-- Input data follows --

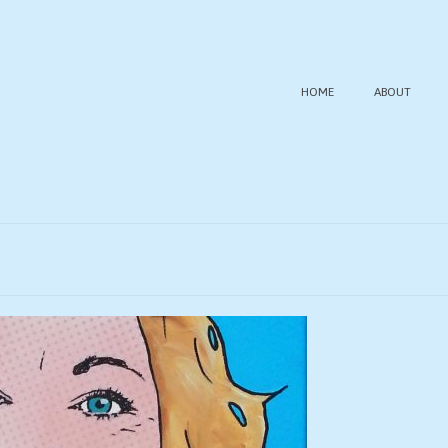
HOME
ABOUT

-- Input data concluded --
-- Input data follows --

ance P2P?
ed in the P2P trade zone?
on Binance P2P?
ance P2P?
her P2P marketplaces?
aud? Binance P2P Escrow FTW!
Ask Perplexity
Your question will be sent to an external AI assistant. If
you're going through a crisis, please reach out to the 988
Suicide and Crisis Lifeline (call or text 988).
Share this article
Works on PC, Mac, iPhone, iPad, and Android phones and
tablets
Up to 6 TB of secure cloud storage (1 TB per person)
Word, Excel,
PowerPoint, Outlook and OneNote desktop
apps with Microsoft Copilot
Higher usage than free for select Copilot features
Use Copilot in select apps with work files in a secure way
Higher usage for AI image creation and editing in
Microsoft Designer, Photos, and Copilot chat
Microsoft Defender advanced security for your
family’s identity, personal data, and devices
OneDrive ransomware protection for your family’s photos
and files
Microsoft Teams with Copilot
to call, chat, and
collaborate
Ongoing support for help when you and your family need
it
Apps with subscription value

-- Input data concluded --
-- Input data follows --

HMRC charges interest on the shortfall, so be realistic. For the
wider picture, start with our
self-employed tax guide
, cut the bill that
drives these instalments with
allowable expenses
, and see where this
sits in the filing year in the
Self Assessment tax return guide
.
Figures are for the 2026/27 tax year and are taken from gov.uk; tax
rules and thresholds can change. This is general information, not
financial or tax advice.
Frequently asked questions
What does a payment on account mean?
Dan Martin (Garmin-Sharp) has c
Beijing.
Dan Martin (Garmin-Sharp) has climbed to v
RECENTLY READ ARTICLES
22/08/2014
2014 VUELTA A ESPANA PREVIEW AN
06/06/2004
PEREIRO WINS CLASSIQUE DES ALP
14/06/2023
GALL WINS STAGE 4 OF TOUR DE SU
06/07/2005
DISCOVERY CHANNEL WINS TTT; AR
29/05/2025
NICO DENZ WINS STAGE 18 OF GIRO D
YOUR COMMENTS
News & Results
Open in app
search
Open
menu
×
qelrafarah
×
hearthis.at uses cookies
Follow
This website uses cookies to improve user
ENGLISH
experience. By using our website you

-- Input data concluded --

• **What this task involves**
Your answer should be the exact lines above from the one with "you're going through" through the one with "Apps with subscription value", both included, and nothing besides.

• **Answer area**
you're going through a crisis, please reach out to the 988
Suicide and Crisis Lifeline (call or text 988).
Share this article
Works on PC, Mac, iPhone, iPad, and Android phones and
tablets
Up to 6 TB of secure cloud storage (1 TB per person)
Word, Excel,
PowerPoint, Outlook and OneNote desktop
apps with Microsoft Copilot
Higher usage than free for select Copilot features
Use Copilot in select apps with work files in a secure way
Higher usage for AI image creation and editing in
Microsoft Designer, Photos, and Copilot chat
Microsoft Defender advanced security for your
family’s identity, personal data, and devices
OneDrive ransomware protection for your family’s photos
and files
Microsoft Teams with Copilot
to call, chat, and
collaborate
Ongoing support for help when you and your family need
it
Apps with subscription value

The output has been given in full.